Celebrity money advice can ruin Canadians’ finances – why millions are getting it wrong.

A driver of money

Millionaires and financial influencers love to give money advice. But not all of it is sustainable – and in some cases, following it can ruin your finances.

Take Suze Orman’s claim (1) that skipping coffee can make you $1 million. The idea is based on investing in a sustainable way to save small amounts of money with high returns over a long period of time. But critics point out that this assumption is unrealistic – and ignores the major financial pressures facing Canadians, such as rising housing costs, stagnant income growth and high household debt.

Another top-notch tip can be as simple as that. Kevin O’Leary (2) recommended that people earning $70,000 avoid buying a house. In Canada, real estate markets vary (3) between cities like Toronto, Calgary and Halifax, and that kind of advice can completely miss the mark.

Meanwhile, Dave Ramsey’s (4) proposition that retirees can withdraw 8% annually from their investments has been widely debated. Many investors warn that such a rate could reduce retirement funds quickly – especially in Canada, where longer life expectancy (5) increases the risk of saving money.

The bottom line is context. Much of this advice assumes that what worked for the rich will work for everyone else – even though many families face different financial circumstances, especially in a high-cost country like Canada.

The rise of financial influencers, or “finfluencers (6),” has exacerbated the problem.

Social media has become a major source of money advice (7) for young Canadians. Platforms like TikTok, Instagram and YouTube are now full of news about budgeting, investing and side hustles, often presented in quick, bite-sized pieces. That sounds promising, right?

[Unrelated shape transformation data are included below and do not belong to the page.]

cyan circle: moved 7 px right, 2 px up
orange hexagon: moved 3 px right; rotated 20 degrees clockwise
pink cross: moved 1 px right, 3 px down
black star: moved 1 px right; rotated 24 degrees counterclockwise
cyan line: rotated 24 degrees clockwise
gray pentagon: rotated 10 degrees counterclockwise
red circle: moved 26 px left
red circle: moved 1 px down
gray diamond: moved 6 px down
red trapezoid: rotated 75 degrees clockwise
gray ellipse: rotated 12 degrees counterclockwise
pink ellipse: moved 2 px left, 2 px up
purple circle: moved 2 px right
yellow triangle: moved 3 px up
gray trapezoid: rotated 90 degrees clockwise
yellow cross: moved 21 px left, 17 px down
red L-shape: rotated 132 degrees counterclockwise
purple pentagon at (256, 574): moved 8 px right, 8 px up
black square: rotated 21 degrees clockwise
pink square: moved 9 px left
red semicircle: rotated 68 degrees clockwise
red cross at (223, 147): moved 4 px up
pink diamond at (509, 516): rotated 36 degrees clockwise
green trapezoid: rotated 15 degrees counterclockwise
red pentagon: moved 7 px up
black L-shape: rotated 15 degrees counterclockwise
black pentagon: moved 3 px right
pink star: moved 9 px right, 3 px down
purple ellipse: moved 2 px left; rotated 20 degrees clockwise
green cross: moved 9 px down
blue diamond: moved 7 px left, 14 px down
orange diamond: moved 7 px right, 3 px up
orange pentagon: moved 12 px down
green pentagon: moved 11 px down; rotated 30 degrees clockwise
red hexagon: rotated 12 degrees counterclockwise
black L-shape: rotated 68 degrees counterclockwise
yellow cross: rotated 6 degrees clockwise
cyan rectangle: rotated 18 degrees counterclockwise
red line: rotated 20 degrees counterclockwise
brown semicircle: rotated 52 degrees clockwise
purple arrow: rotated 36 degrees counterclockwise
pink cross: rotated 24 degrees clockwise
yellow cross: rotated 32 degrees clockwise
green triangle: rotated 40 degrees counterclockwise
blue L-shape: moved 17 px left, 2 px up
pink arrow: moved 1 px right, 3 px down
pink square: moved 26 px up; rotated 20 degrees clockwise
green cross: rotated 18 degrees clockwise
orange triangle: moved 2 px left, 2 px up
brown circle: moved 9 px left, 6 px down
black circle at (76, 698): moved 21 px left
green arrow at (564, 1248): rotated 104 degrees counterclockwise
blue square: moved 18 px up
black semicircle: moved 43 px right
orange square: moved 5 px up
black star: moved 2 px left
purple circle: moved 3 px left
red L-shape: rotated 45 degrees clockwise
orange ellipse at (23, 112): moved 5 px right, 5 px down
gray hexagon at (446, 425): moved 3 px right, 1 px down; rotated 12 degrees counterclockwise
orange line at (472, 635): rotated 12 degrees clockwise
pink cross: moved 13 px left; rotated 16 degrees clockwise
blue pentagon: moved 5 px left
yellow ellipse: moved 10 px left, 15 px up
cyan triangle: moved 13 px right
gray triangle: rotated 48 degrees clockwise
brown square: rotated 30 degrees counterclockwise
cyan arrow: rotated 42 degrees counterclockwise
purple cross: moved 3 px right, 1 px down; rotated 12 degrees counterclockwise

However, this advice comes with a downside. Research highlighted by the CFA Institute (8) shows that although younger generations rely heavily on social media for financial education, the quality of advice can vary greatly.

Part of the point is that anyone can present themselves as an expert. Unlike certified financial planners, influencers are not required to meet professional standards (9), but their content can still shape real financial decisions.